**HOW TO COMPLETE THIS TASK**
Pull every line holding the word "Strategische" out of the data and copy it.

**AVAILABLE RECORDS**
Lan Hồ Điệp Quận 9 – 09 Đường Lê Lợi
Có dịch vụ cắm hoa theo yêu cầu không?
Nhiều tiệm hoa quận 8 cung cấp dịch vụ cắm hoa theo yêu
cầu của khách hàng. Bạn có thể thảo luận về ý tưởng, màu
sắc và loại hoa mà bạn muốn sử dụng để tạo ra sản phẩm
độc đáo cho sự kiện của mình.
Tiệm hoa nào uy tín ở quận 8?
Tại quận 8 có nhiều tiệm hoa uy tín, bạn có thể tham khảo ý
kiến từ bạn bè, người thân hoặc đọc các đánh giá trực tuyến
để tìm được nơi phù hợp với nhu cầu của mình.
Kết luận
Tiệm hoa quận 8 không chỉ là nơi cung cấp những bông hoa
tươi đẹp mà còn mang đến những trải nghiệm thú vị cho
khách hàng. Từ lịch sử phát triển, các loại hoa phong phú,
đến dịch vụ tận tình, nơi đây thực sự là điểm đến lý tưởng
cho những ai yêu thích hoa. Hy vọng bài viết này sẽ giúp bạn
---
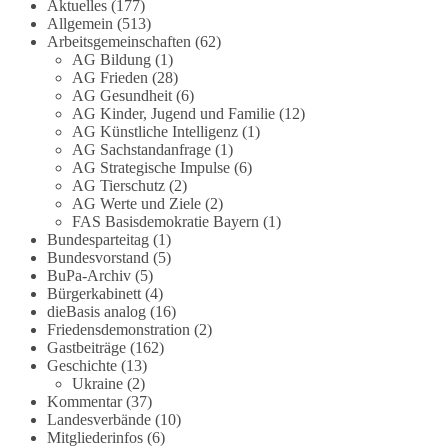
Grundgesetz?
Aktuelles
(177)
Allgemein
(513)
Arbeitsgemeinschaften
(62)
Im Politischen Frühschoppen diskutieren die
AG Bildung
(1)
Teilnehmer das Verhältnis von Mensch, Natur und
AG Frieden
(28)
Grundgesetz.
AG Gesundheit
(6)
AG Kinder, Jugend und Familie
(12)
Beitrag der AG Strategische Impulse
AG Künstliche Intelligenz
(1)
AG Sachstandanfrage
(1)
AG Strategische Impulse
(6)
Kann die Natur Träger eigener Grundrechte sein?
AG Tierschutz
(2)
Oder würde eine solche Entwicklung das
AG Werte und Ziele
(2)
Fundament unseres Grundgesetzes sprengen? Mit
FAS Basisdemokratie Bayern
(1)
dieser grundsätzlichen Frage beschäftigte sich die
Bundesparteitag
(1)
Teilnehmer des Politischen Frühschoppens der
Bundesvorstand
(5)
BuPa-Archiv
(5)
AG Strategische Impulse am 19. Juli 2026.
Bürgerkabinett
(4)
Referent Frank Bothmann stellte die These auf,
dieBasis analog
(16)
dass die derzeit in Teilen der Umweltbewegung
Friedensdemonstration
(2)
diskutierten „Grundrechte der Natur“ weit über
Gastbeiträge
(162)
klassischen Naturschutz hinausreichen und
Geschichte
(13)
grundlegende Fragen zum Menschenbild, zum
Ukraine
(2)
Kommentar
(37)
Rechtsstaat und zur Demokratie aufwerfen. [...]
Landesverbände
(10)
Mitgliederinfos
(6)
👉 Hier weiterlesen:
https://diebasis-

**SOLUTION TO THE PROBLEM**
Beitrag der AG Strategische Impulse
AG Strategische Impulse
AG Strategische Impulse am 19. Juli 2026.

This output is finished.